We do not need marble egg cups. We do not need cunning little latte bowls all the colors of the ocean. In fact, we do not need anything that can be described as "cunning." We definitely don't need a rustic, porcelain salt cellar from France with lilies of the valley etched so charmingly on the side. And I don't think my weird pining for kitchen goods should be encouraged.

Since I know you wanted to find out some boring facts about registries, I'll indulge you:

Wedding gifts are the new dowry. It used to be that the bride's family negotiated the terms of the dowry at the time of the engagement, and the bride would add her own clothes, linens, doilies, and some other stuff from her hope chest. She'd either have made or been given these things by her family, and the couple would use them in their home along with the goats and the sack of gold provided by the father of the bride. After a while, bridal showers provided an opportunity for womenfolk to contribute little gifts. Then in 1924, the department store Marshall Field's came up with the idea for registries as we know them today: an antiquated piece of etiquette that couples mention before awkwardly admitting, "But we'd really prefer cash, if it's all the same to you?"

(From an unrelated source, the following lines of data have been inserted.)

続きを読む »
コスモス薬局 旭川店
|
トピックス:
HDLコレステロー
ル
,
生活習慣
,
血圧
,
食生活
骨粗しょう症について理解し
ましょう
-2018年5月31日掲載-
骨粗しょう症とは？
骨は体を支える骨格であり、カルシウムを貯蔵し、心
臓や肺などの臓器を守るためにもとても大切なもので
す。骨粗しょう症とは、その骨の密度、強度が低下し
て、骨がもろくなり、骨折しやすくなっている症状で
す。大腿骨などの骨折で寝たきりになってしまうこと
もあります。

I'm being harsh. I love tradition - and wedding traditions in particular, because they're so transient. If all goes well, I'll only be at the center of them once. Not everyone gets to experience being a bride. I feel like a third grader visiting Colonial Williamsburg: I get to put on a quaint costume for a year** and experience a different way of life - not one of churning butter, maybe (we'll see), but of pale pink roses and strings of pearls and superstitious rhymes about spiders in your dress and stuff. But under that, I'm still myself, so it's also one of tacos and shenanigans and NO SPIDERS ANYWHERE NEAR ME I DON'T CARE HOW LUCKY IT IS.

Planning this wedding has been a battle between my love of wedding traditions and my desire to be a good feminist and human being. A good person would probably forego anything materialistic and ask that guests donate to charity, instead. Which is fine, but if we register at Williams-Sonoma, we get to use one of those scanner guns. We'll probably pick out a teak cutting board and some oyster forks while we're there, because we don't know that the queen will never come to visit. I even referred to a book published in 1970 called Happy Living for New Homemakers while picking out table settings. I ain't even ashamed.

But neither Bill nor I cares about actually getting the things. The gifts themselves don't matter; it's the sentiment of a community supporting a couple and helping them build a life together. It's fun to do some of the bride stuff, but traditions don't have any intrinsic meaning. After the wedding, we're still going to be us, just with nicer stuff, maybe.

I think.

I dunno, I've never gotten married before.

Personally, I like the old Scottish tradition of couples going around to all their neighbors' houses and picking one possession from each to furnish their new home. If we still did that, I'd just take any old paintings I could find of severe-looking, dead relatives, and then pocket some jewelry from all the other places.

Treat. Yo. Self.

Then we'd haul our loot back to our little cave and live quite comfortably indeed, just like it says in Happy Living for New Homemakers.



* In other news, I quit my office job to do transcription from home. Things get a little weird when I'm not required to put on pants in the morning.
** Then I take that off and put on my wife costume, which I wear UNTIL ONE OF US DIES. Then I either put on my corpse outfit, or it's WIDOW'S WEEDS 4LYFE!!